The most powerful use case for evaluations:

  1. Curate a small dataset (50-200 inputs) representative of what your users ask
  2. Run the dataset through PebbleChat with the current ambient context — note the average score
  3. Change the ambient context in Configuration → Ambient Context
  4. Re-run the dataset with the new context
  5. Compare — if the score went up, ship the change; if it went down, revert and try again
  6. Repeat for every meaningful prompt change

This converts “I think the new prompt is better” into “the new prompt scored 4.1 vs 3.8 on our standard evaluation set”.
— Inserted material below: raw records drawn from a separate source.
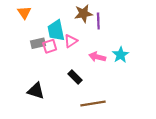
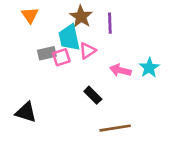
brown star: (84, 14) -> (81, 17), moved, turned -30
purple line: (98, 21) -> (110, 23), moved
black triangle: (36, 91) -> (26, 112), moved

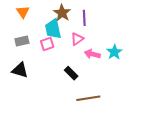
pink triangle: (88, 51) -> (77, 39), moved
gray rectangle: (47, 53) -> (22, 41), moved
black triangle: (26, 112) -> (20, 70), moved

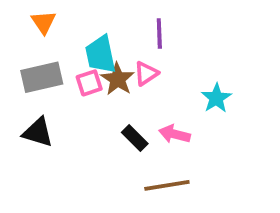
brown star: (62, 13) -> (118, 79), moved
gray rectangle: (22, 41) -> (42, 77), size x1.5
pink arrow: (92, 54) -> (175, 134), moved

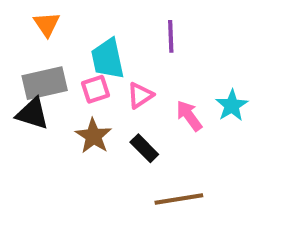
pink triangle: (146, 73) -> (140, 95), moved
brown star: (118, 79) -> (93, 136), moved
black triangle: (38, 132) -> (32, 114), moved
pink arrow: (175, 134) -> (189, 116), moved, turned 40

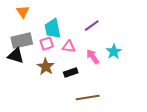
purple line: (171, 36) -> (92, 26), moved, turned 56
pink triangle: (140, 95) -> (69, 47), turned 40
black rectangle: (144, 148) -> (71, 73), turned -64

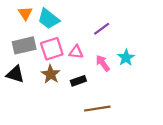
cyan trapezoid: (53, 29) -> (48, 19), moved, turned -40
pink square: (47, 44) -> (52, 49), size x1.5
black triangle: (16, 56) -> (15, 74), moved

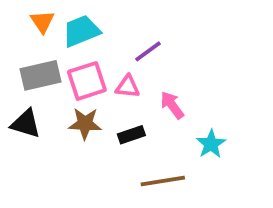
cyan trapezoid: (48, 19) -> (81, 31), turned 120
purple line: (102, 29) -> (148, 51), moved
cyan star: (126, 58) -> (211, 144), moved
brown star: (51, 74) -> (85, 124), turned -30

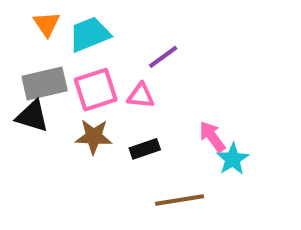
pink arrow: (172, 105) -> (212, 137), moved
black triangle: (26, 124) -> (32, 116), moved

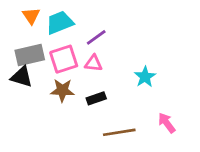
purple line: (163, 57) -> (96, 37), moved
pink arrow: (212, 137) -> (167, 123), moved
cyan star: (233, 159) -> (145, 77), moved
What this admin page shows

The Evaluations page typically shows:

  • A list of running evaluations with their last-run timestamp and aggregate score
  • Recent evaluation runs with click-through to detail
  • A summary dashboard showing the score trend over time

For the deep configuration interface, click through to the underlying Langfuse evaluation product — the link from the page header takes you there.

Tips

  • Start small. One evaluation, one quality, one dataset. Don’t try to score everything at once.
  • Make scorer prompts specific. Vague scoring criteria lead to noisy scores. “Rate factual accuracy 1-5” is too vague; “Rate factual accuracy 1-5 considering whether named entities, dates, and numerical claims are correct” is much better.
  • Use a stronger judge model than the model being judged. Use Claude Opus to judge Haiku, not the other way around.
  • Re-evaluate when you change anything significant — a new prompt, a new model, a new ambient context, a new flow. Evaluations are how you catch regressions you wouldn’t otherwise see.
  • Don’t chase the score. A perfect score isn’t the goal — not regressing is. Use the score as a regression signal, not a target.